Many programs utilize percentages for loading schemes. To name a few, Shieko, Smolov, and The Russian Squat Routine each provide the lifter with detailed set and rep schemes based off of percentages of 1RM. For example, a particular training day might have the lifter performing 7 sets of 5 reps with 80% of 1RM. These types of programs are very convenient as they take all of the guesswork out of the equation and allow the lifter to get in and get the job done.

Sounds incredible in theory, right? Problem is, programming just isn’t that simple. My colleague Brad Schoenfeld and I recently collected data for an upcoming study we intend on publishing that examines the EMG activation in the leg muscles with heavier weight (75% of 1RM) versus light weight (30% of 1RM) to failure. While we weren’t particularly interested in the number of repetitions the subjects achieved during exercise performance, we were intrigued to find that with the 75% of 1RM loading, the ranges of repetitions achieved by the subjects varied dramatically from one lifter to the next. While most subjects performed between 10 and 15 repetitions, one subject performed a whopping 21 repetitions, and another subject performed just 7 repetitions (with 30% of 1RM, the range was 30 to 71).

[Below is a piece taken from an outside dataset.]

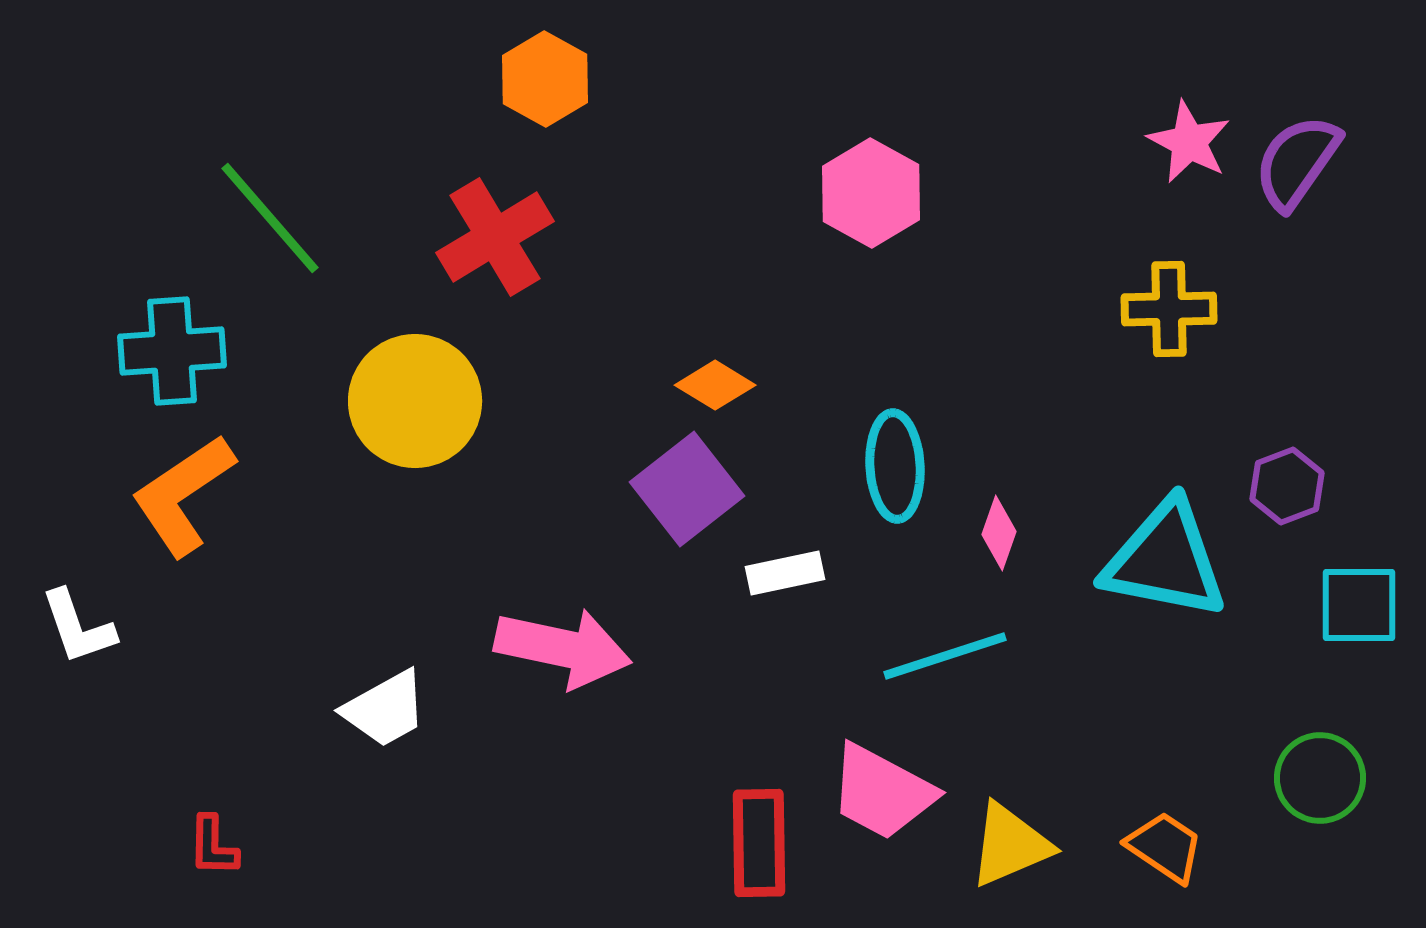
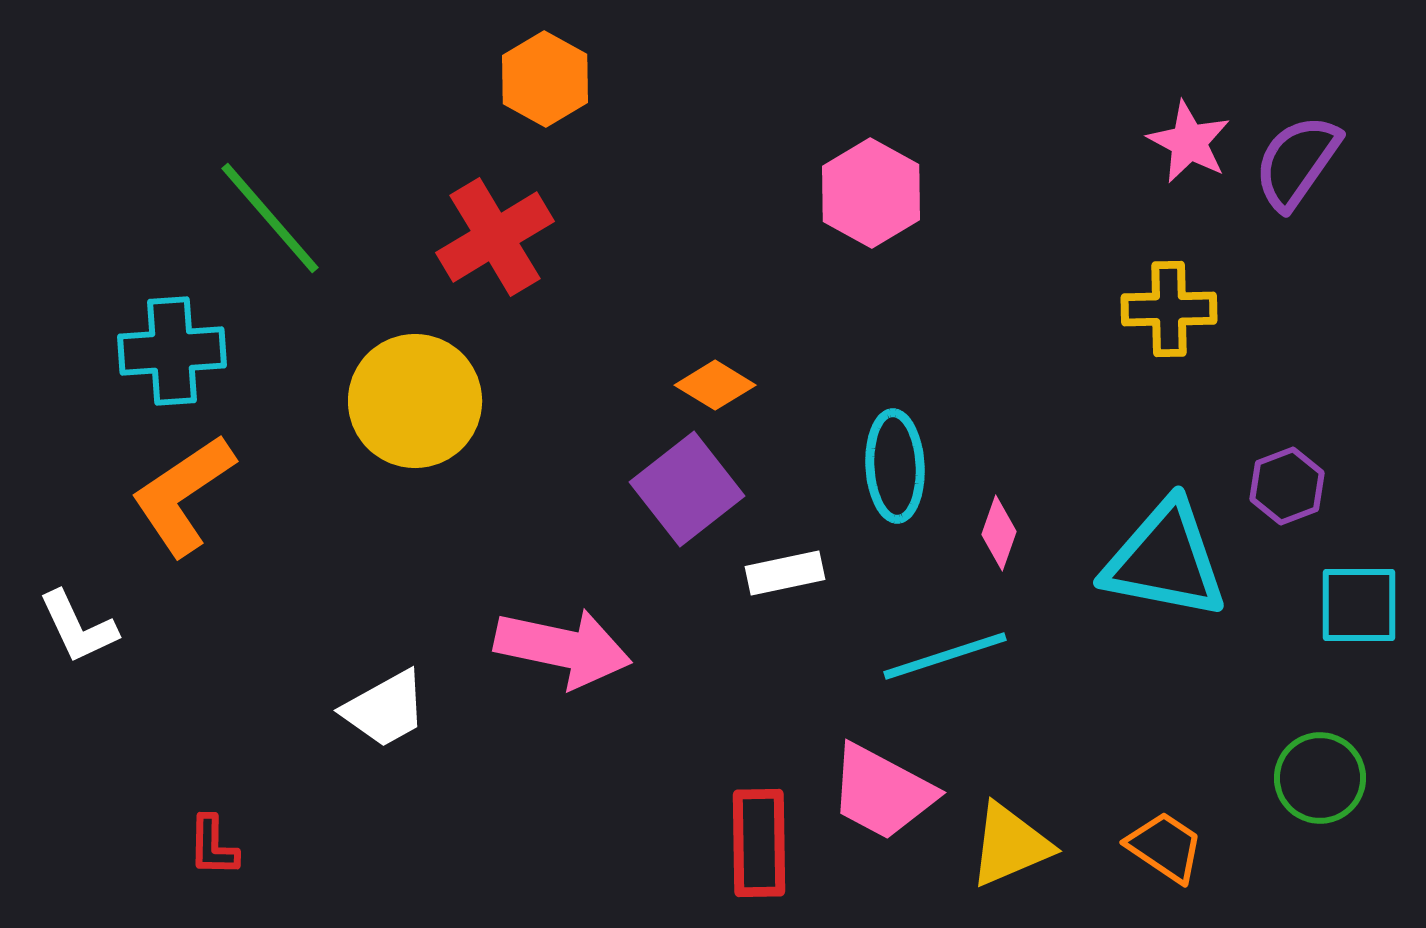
white L-shape: rotated 6 degrees counterclockwise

This jives with my experience as a personal trainer. Thirteen years ago, I trained a very strong 107 lb female client who could squat 135 lbs for 20 reps below parallel and deadlift 155 lbs for 20 reps. Impressive, right? She could grind out reps like a champion. Guess what her 1RM’s were? 160 lbs for the squat, and 175 lbs for the deadlift. She could squat 85% of her 1RM for 20 reps and deadlift almost 90% of her 1RM for 20 reps.

Ten years ago, I trained a freakishly strong male 225 lb client who could incline press 385 lbs. He was one of the most explosive lifters I’ve ever seen. One time I wanted to see how many times he could incline press 135 lbs. He petered out at 20 reps. He could only lift 35% of his 1RM twenty times.

What does this mean for training programs involving percentages? It means that some of the lifters employing the program will receive a great training effect. The load, set, and rep scheme will be just what the doctor ordered to boost the lifter’s strength for the following week. However, for other lifters, the prescribed percentages will be too easy (and will therefore fail to elicit an optimal training stimulus), or they will be too hard (and the lifter will physically be unable to complete the reps). Something like 7 sets of 5 reps with 80% of 1RM would be very easy for the female client I described, but impossible for the male client I described.

Some lifters will thrive on these types of programs, others won’t be sufficiently challenged, and others will be run into the ground. However, a program such as 2 x 4 won’t fail any lifters because it’s centered on setting PR’s in a systematic fashion. 2 x 4 does use percentages for submaximal methods, but they are conservative percentages, and the methods can be adjusted to provide the proper dosage of stimulus.